Semangat penghiburan dalam sebuah panggung majisian, jelas lebih manusiawi dan altruistik daripada seorang pasukan berani mati yang membuat dirinya kebal agar tak mudah ditikam lawan. Saya merasakan aroma pengabdian dan dedikasi untuk membuat orang lain bahagia pada kelompok pertama. Sementara, pada kategori kedua, saya mencium adanya ego dan ketakutan berlebihan.
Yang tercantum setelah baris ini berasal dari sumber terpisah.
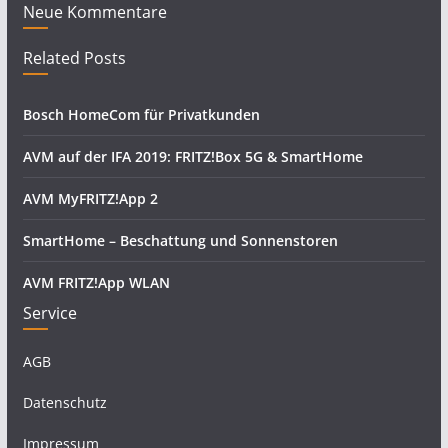
Neue Kommentare
Related Posts
Bosch HomeCom für Privatkunden
AVM auf der IFA 2019: FRITZ!Box 5G & SmartHome
AVM MyFRITZ!App 2
SmartHome – Beschattung und Sonnenstoren
AVM FRITZ!App WLAN
Service
AGB
Datenschutz
Impressum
Pada kelompok yang kedua ini, hidup tak pernah rehat dari ancaman, dan sebuah ilmu, entah itu majis, sihir, atau keajaiban, hanya untuk dirinya sendiri.

Saya tidak tahu seberapa jauh fatwa yang mengharamkan The Master akan berdampak pada para pesulap, dan mereka yang berbakat untuk menghibur orang dengan kecepatan tangan dan ilusi. Namun, saya berharap, fatwa itu tak akan seperti keputusan hakim yang mengakhiri hidup Alfred Borden.

"Apa pesan terakhirmu?" tanya petugas eksekusi, sebelum Borden digantung.

Ada jeda. hening. Dengan wajah dingin, Borden pun berkata: "Abrakadabra."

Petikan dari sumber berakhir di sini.